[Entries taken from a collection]
◆ ◆ ◆ ◆ ◆ ◆ ◆

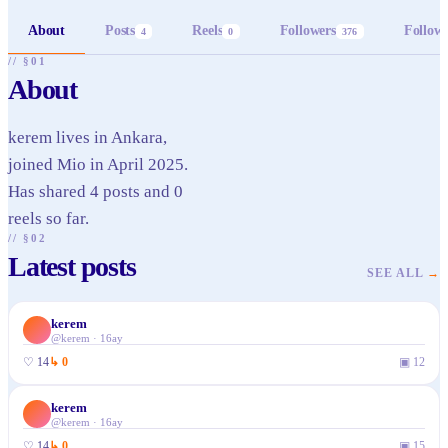
About
Posts
Reels
Followers
Follow
4
0
376
// §01
About
kerem lives in Ankara,
joined Mio in April 2025.
Has shared 4 posts and 0
reels so far.
// §02
Latest posts
SEE ALL
→
kerem
✓
@
kerem
·
16ay
♡
14
↳
0
▣
12
kerem
✓
@
kerem
·
16ay
♡
14
↳
0
▣
15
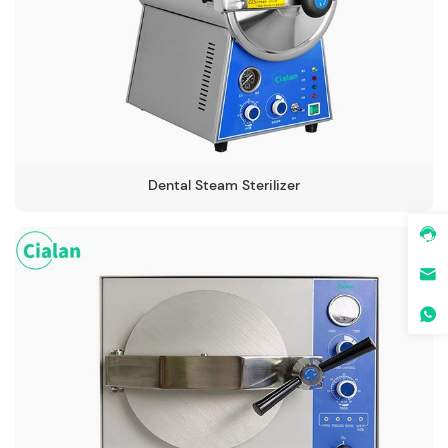
-134℃
Dental Steam Sterilizer
-134℃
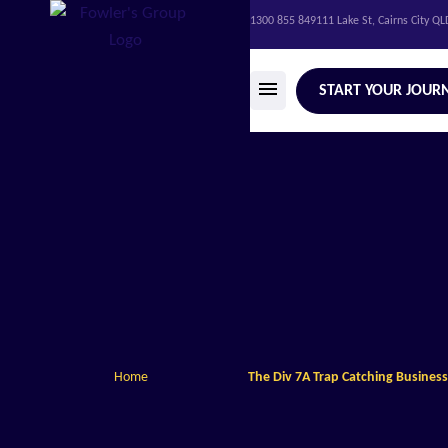
1300 855 849
111 Lake St, Cairns City Q
START YOUR JOUR
Home
The Div 7A Trap Catching Busines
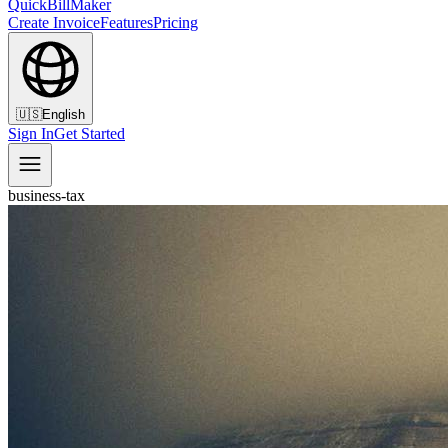
QuickBillMaker
Create Invoice
Features
Pricing
🇺🇸
English
Sign In
Get Started
business-tax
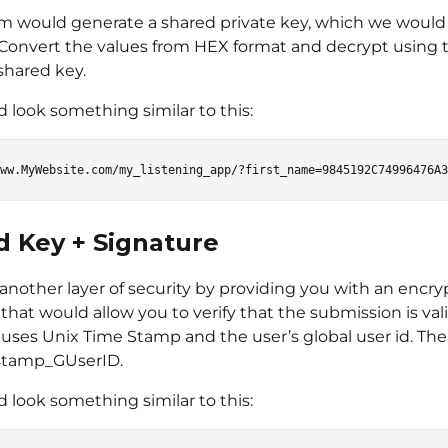
m would generate a shared private key, which we would
 Convert the values from HEX format and decrypt using 
shared key.
 look something similar to this:
d Key + Signature
 another layer of security by providing you with an encr
that would allow you to verify that the submission is val
uses Unix Time Stamp and the user’s global user id. The 
stamp_GUserID.
 look something similar to this:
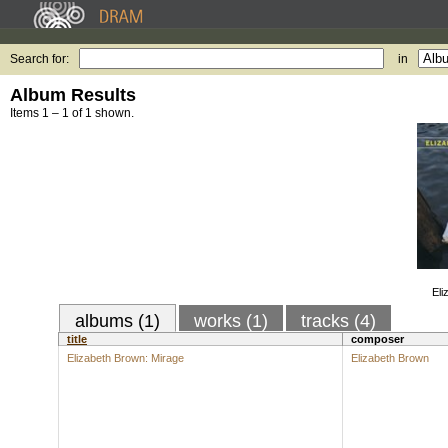
Search for:
in
Album Results
Items 1 – 1 of 1 shown.
Eli
albums (1)
works (1)
tracks (4)
title
composer
Elizabeth Brown: Mirage
Elizabeth Brown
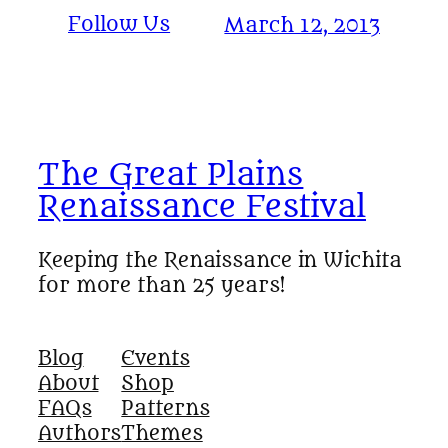
Follow Us
March 12, 2013
The Great Plains
Renaissance Festival
Keeping the Renaissance in Wichita
for more than 25 years!
Blog
Events
About
Shop
FAQs
Patterns
Authors
Themes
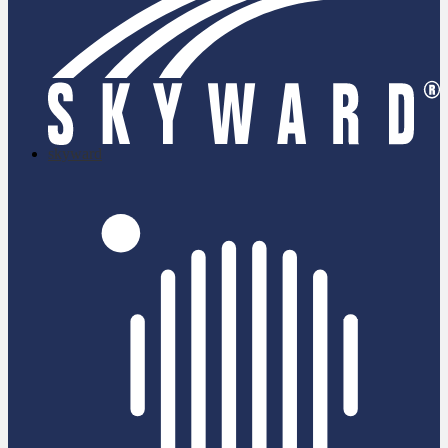
skyward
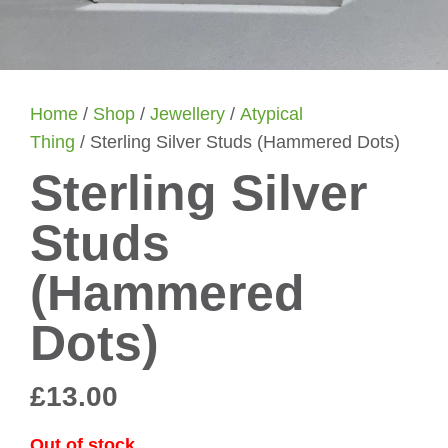
Home
/
Shop
/
Jewellery
/
Atypical
Thing
/ Sterling Silver Studs (Hammered Dots)
Sterling Silver
Studs
(Hammered
Dots)
£
13.00
Out of stock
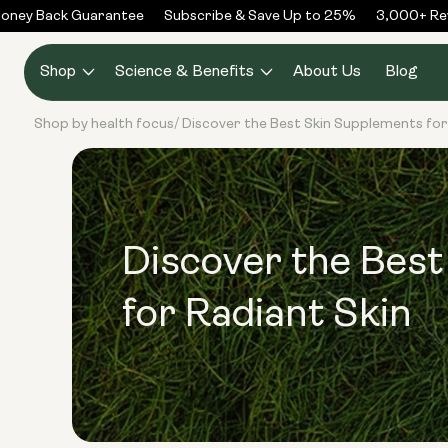
Skip to
ney Back Guarantee
Subscribe & Save Up to 25%
3,000+ Revi
content
Shop
Science & Benefits
About Us
Blog
Shop by health focus
Discover the Best Skin Supplements for
/
Discover the Bes
for Radiant Skin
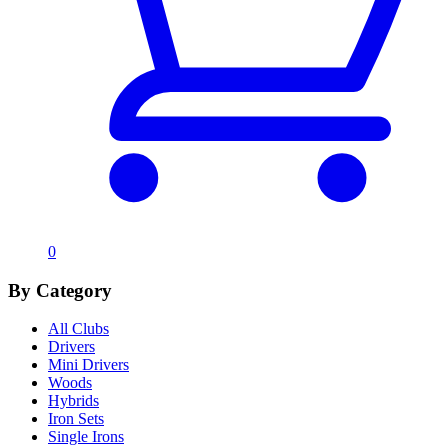
0
By Category
All Clubs
Drivers
Mini Drivers
Woods
Hybrids
Iron Sets
Single Irons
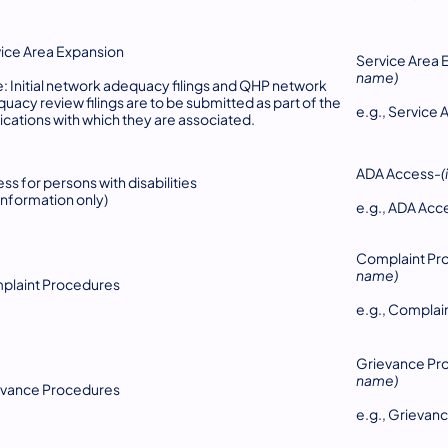
ice Area Expansion
Service Area 
name)
: Initial network adequacy filings and QHP network
uacy review filings are to be submitted as part of the
e.g., Servic
ications with which they are associated.
ADA Access-
ss for persons with disabilities
 information only)
e.g., ADA A
Complaint Pr
name)
plaint Procedures
e.g., Compla
Grievance Pr
name)
evance Procedures
e.g., Grieva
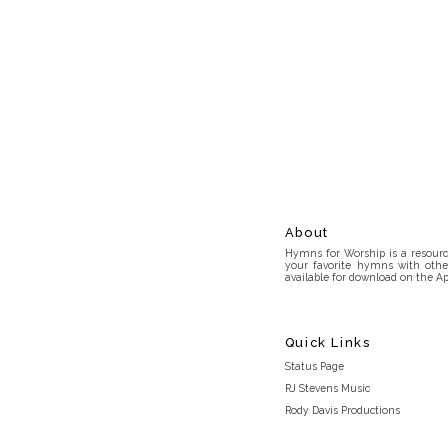
About
Hymns for Worship is a resource
your favorite hymns with othe
available for download on the Ap
Quick Links
Status Page
RJ Stevens Music
Rody Davis Productions
Discord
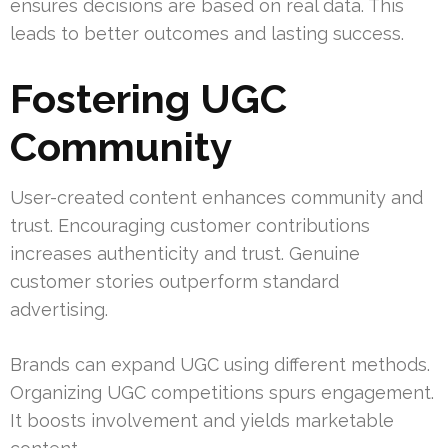
ensures decisions are based on real data. This
leads to better outcomes and lasting success.
Fostering UGC
Community
User-created content enhances community and
trust. Encouraging customer contributions
increases authenticity and trust. Genuine
customer stories outperform standard
advertising.
Brands can expand UGC using different methods.
Organizing UGC competitions spurs engagement.
It boosts involvement and yields marketable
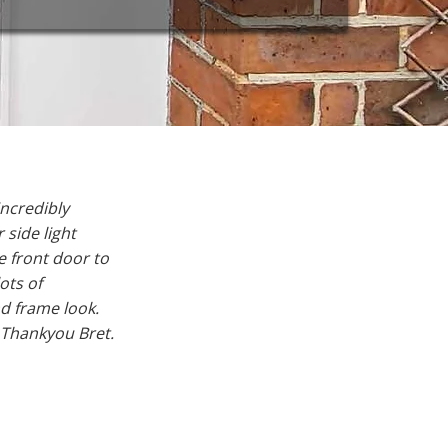
ncredibly
side light
 front door to
ots of
d frame look.
 Thankyou Bret.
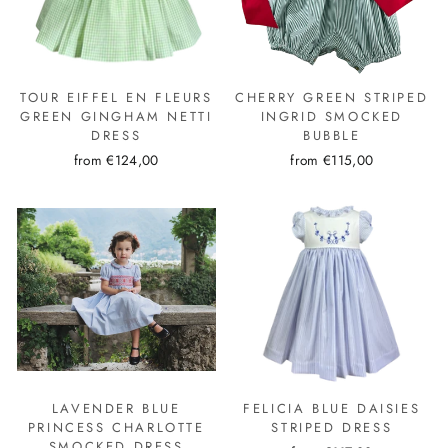
TOUR EIFFEL EN FLEURS
CHERRY GREEN STRIPED
GREEN GINGHAM NETTI
INGRID SMOCKED
DRESS
BUBBLE
from €124,00
from €115,00
LAVENDER BLUE
FELICIA BLUE DAISIES
PRINCESS CHARLOTTE
STRIPED DRESS
SMOCKED DRESS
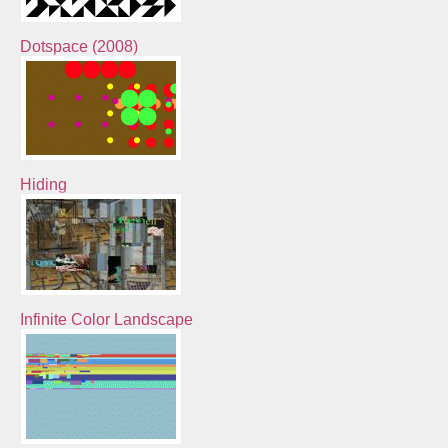
Dotspace (2008)
Hiding
Infinite Color Landscape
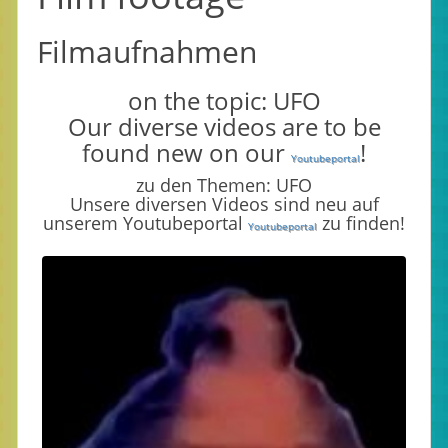
Filmaufnahmen
on the topic: UFO
Our diverse videos are to be
found new on our
!
Youtubeportal
zu den Themen: UFO
Unsere diversen Videos sind neu auf
unserem Youtubeportal
zu finden!
Youtubeportal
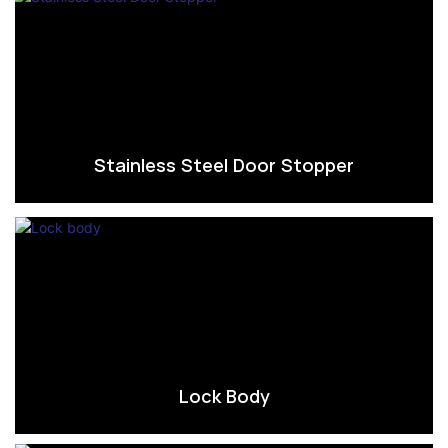
Stainless Steel Door Stopper
Lock Body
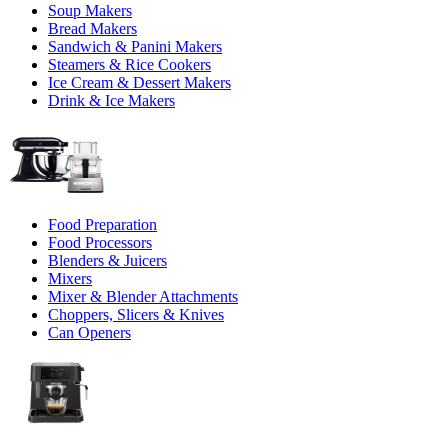
Soup Makers
Bread Makers
Sandwich & Panini Makers
Steamers & Rice Cookers
Ice Cream & Dessert Makers
Drink & Ice Makers
Food Preparation
Food Processors
Blenders & Juicers
Mixers
Mixer & Blender Attachments
Choppers, Slicers & Knives
Can Openers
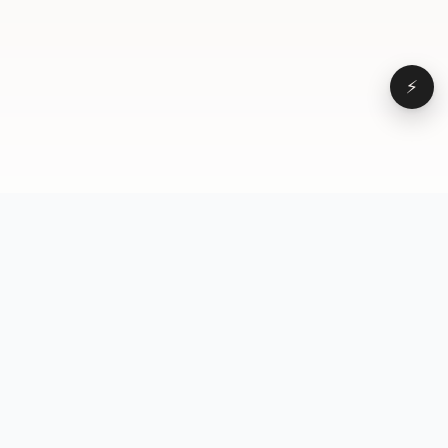
⚡
Browse
VD
VideoDatabase
All videos
A hand-curated reference
Topics
library of short-form video
Formats
that actually performs.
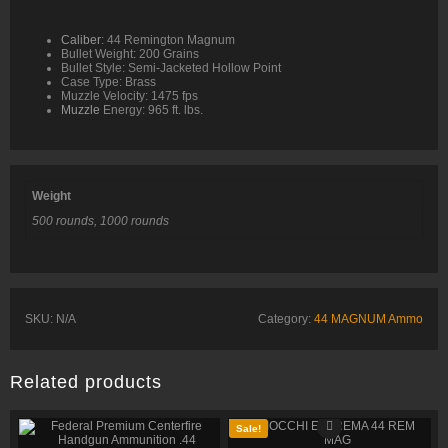
Caliber
: 44 Remington Magnum
Bullet Weight: 200 Grains
Bullet Style: Semi-Jacketed Hollow Point
Case Type: Brass
Muzzle Velocity: 1475 fps
Muzzle
Energy: 965 ft. lbs.
Weight
500 rounds, 1000 rounds
SKU:
N/A
Category:
44 MAGNUM Ammo
Related products
Sale!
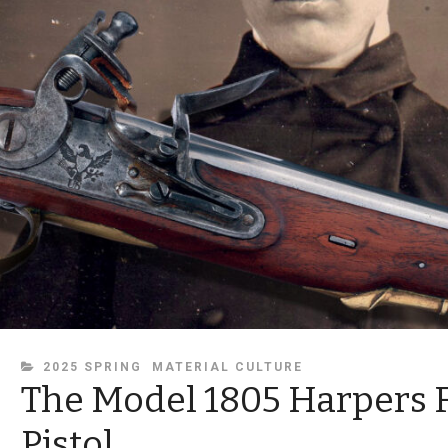
CATEGORIES
2025 SPRING
MATERIAL CULTURE
The Model 1805 Harpers 
Pistol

◆ ◆ ◆ ◆ ◆ ◆ ◆

TASK REQUIREMENTS: The line containing "500 rounds, 1000 rounds" and every line after it, through the end of the records, are what you should retype exactly. Do not include the pictures.

ANSWER SECTION:
500 rounds, 1000 rounds
SKU:
N/A
Category:
44 MAGNUM Ammo
Related products
Sale!
CATEGORIES
2025 SPRING
MATERIAL CULTURE
The Model 1805 Harpers 
Pistol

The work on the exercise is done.